Abstract Body (Do not enter title and authors here):
Description of Case: This is a 17 year old male referred for frequent premature ventricular contractions (PVCs) and numerous salvos of non-sustained monomorphic ventricular tachycardia (VT). Activation mapping during two prior electrophysiology studies illustrated ventricular ectopy emanating from a left ventricular false tendon (LVFT). Ablations to this area resulted in acute though only transient resolution of ectopy.

Salvos of VT recurred, and ventricular ectopy burden became frequent, with ambulatory heart rhythm monitor post-ablation illustrating 835 salvos over 7 days (figure 1). The longest run was 15 beats and the fastest rate was 222 bpm. There was morphology variation and variable cycle length from 100 to 220 bpm. Overall ventricular ectopy burden was high, with 8% isolated PVCs and 2.4% couplets. Verapamil was initiated, improving but not eliminating this burden. Therapy subsequently was transitioned to Amiodarone.

Echocardiogram showed a dysplastic mitral valve with severe regurgitation and moderate left ventricle dilation with normal systolic function (figure 2). MRI confirmed these findings. The patient underwent subsequent surgical replacement of the mitral valve with excision of the observable remnant of the LVFT. Post-operatively, runs of ventricular tachycardia ceased, and ventricular ectopy burden became infrequent (<0.1%). Amiodarone was weaned without increase in ventricular ectopy or VT recurrence.

Discussion: LVFTs can cause VT, and should be considered a potential arrhythmogenic source when performing activating mapping studies. If identified as the etiology of arrhythmia, medical management and ablation are first-line. However, no clear escalation in management exists for refractory ectopic burdens.

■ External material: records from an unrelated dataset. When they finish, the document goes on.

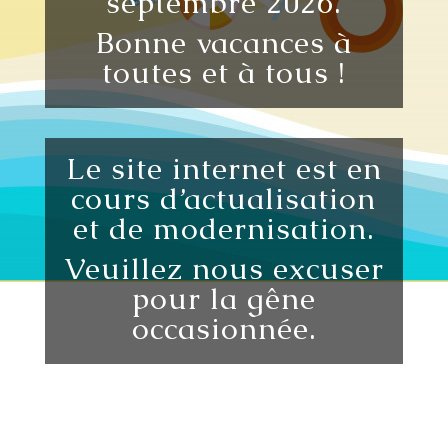
septembre 2026.
Bonne vacances à
toutes et à tous !
Le site internet est en
cours d’actualisation
et de modernisation.
Veuillez nous excuser
pour la gêne
occasionnée.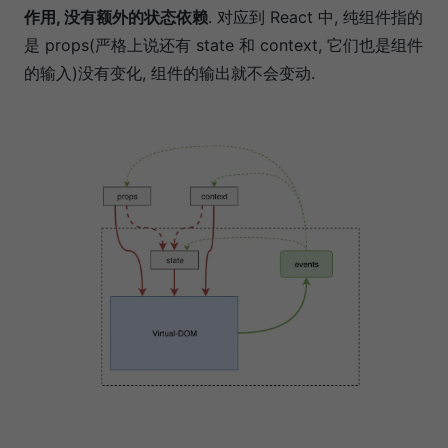
作用, 没有额外的状态依赖
. 对应到 React 中, 纯组件指的
是 props(严格上说还有 state 和 context, 它们也是组件
的输入)没有变化, 组件的输出就不会变动.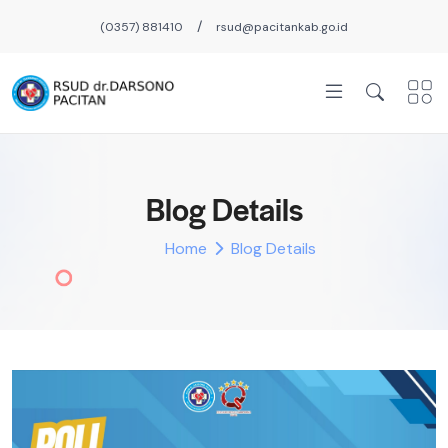
/
(0357) 881410
rsud@pacitankab.go.id
Blog Details
Home
Blog Details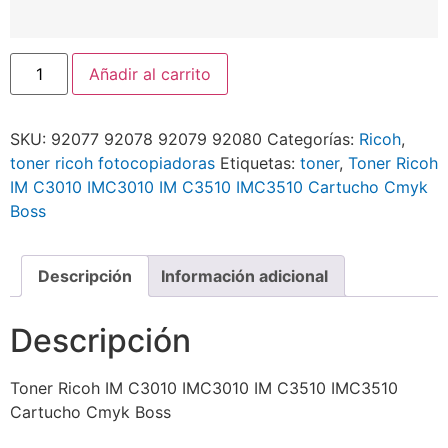
Añadir al carrito
SKU:
92077 92078 92079 92080
Categorías:
Ricoh
,
toner ricoh fotocopiadoras
Etiquetas:
toner
,
Toner Ricoh
IM C3010 IMC3010 IM C3510 IMC3510 Cartucho Cmyk
Boss
Descripción
Información adicional
Descripción
Toner Ricoh IM C3010 IMC3010 IM C3510 IMC3510
Cartucho Cmyk Boss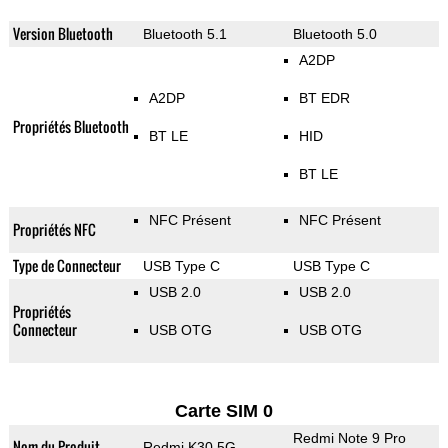
Version Bluetooth
Bluetooth 5.1
Bluetooth 5.0
A2DP
A2DP
BT EDR
Propriétés Bluetooth
BT LE
HID
BT LE
NFC Présent
NFC Présent
Propriétés NFC
Type de Connecteur
USB Type C
USB Type C
USB 2.0
USB 2.0
Propriétés
Connecteur
USB OTG
USB OTG
Carte SIM 0
Redmi Note 9 Pro
Nom du Produit
Redmi K30 5G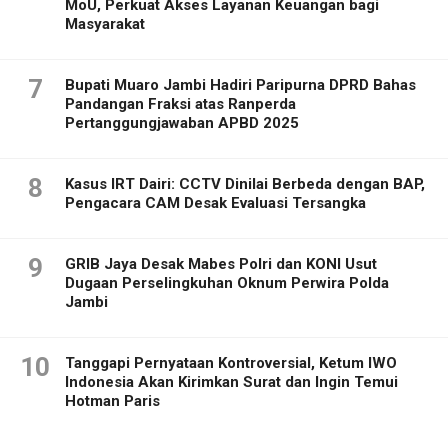
MoU, Perkuat Akses Layanan Keuangan bagi
Masyarakat
7
Bupati Muaro Jambi Hadiri Paripurna DPRD Bahas
Pandangan Fraksi atas Ranperda
Pertanggungjawaban APBD 2025
8
Kasus IRT Dairi: CCTV Dinilai Berbeda dengan BAP,
Pengacara CAM Desak Evaluasi Tersangka
9
GRIB Jaya Desak Mabes Polri dan KONI Usut
Dugaan Perselingkuhan Oknum Perwira Polda
Jambi
10
Tanggapi Pernyataan Kontroversial, Ketum IWO
Indonesia Akan Kirimkan Surat dan Ingin Temui
Hotman Paris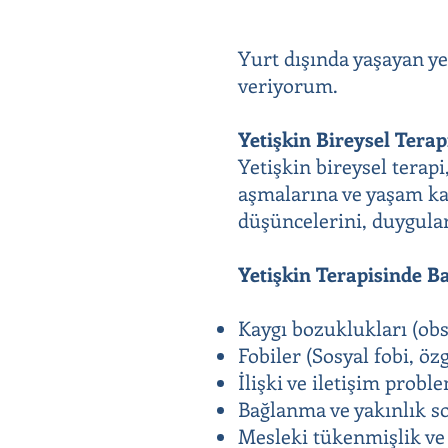
Yurt dışında yaşayan ye
veriyorum.
Yetişkin Bireysel Terap
Yetişkin bireysel terapi
aşmalarına ve yaşam kal
düşüncelerini, duygular
Yetişkin Terapisinde B
Kaygı bozuklukları (obse
Fobiler (Sosyal fobi, özg
İlişki ve iletişim probl
Bağlanma ve yakınlık s
Mesleki tükenmişlik ve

While not a primary indication for cardiac surgery, excision of the LVFT may be pursued if a concurrent operation may be indicated. Caution is imperative to only remove physiologically non-essential structures, particularly as the LVFT may be involved in the mitral valve apparatus, as demonstrated here. LVFT excision may also be considered in cases refractory to aggressive catheter or pharmacologic treatment with significant clinical manifestations. This is an opportunity for further research, as candidate criteria must be developed. Other research areas include better characterizing the histopathology and electrophysiological profile of LVFTs in human subjects and developing best practices in an area not fully investigated.